**Exercise brief**
Please transcribe exactly, and only, the lines of the data below between the line holding "INFORMATIONS" and the line holding "958-4800 sqft", inclusive.

Extracted page text data
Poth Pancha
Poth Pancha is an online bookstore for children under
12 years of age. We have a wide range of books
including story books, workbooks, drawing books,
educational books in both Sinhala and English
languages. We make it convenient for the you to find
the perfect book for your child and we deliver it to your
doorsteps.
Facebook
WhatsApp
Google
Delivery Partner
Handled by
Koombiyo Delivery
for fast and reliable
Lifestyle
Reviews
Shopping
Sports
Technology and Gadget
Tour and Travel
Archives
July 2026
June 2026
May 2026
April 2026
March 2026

* * *

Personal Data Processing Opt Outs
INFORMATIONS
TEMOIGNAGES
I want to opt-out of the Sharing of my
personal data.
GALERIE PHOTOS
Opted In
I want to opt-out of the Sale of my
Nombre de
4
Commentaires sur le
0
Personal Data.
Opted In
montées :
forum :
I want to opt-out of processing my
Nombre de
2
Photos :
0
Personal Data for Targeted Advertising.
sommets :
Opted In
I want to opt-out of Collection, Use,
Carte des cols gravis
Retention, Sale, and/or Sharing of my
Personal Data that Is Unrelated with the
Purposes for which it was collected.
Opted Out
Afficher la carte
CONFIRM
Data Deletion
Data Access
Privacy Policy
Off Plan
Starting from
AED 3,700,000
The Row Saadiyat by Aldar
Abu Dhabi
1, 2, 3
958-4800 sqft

* * *

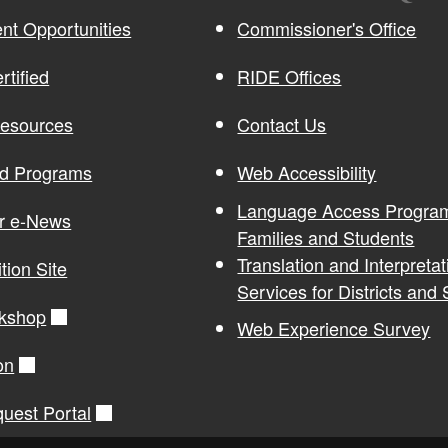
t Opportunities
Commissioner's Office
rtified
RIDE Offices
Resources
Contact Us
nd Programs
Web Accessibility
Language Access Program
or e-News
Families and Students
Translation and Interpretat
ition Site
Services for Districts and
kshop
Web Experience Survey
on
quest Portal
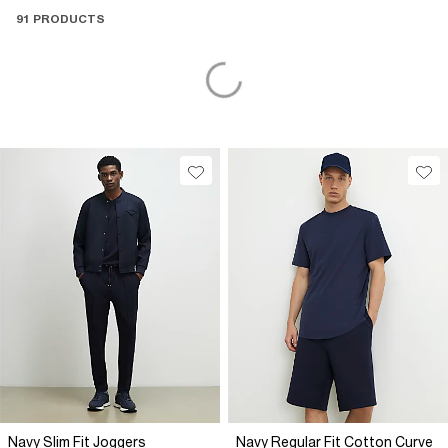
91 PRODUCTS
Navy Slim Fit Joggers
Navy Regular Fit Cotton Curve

**Solution below**
INFORMATIONS
TEMOIGNAGES
I want to opt-out of the Sharing of my
personal data.
GALERIE PHOTOS
Opted In
I want to opt-out of the Sale of my
Nombre de
4
Commentaires sur le
0
Personal Data.
Opted In
montées :
forum :
I want to opt-out of processing my
Nombre de
2
Photos :
0
Personal Data for Targeted Advertising.
sommets :
Opted In
I want to opt-out of Collection, Use,
Carte des cols gravis
Retention, Sale, and/or Sharing of my
Personal Data that Is Unrelated with the
Purposes for which it was collected.
Opted Out
Afficher la carte
CONFIRM
Data Deletion
Data Access
Privacy Policy
Off Plan
Starting from
AED 3,700,000
The Row Saadiyat by Aldar
Abu Dhabi
1, 2, 3
958-4800 sqft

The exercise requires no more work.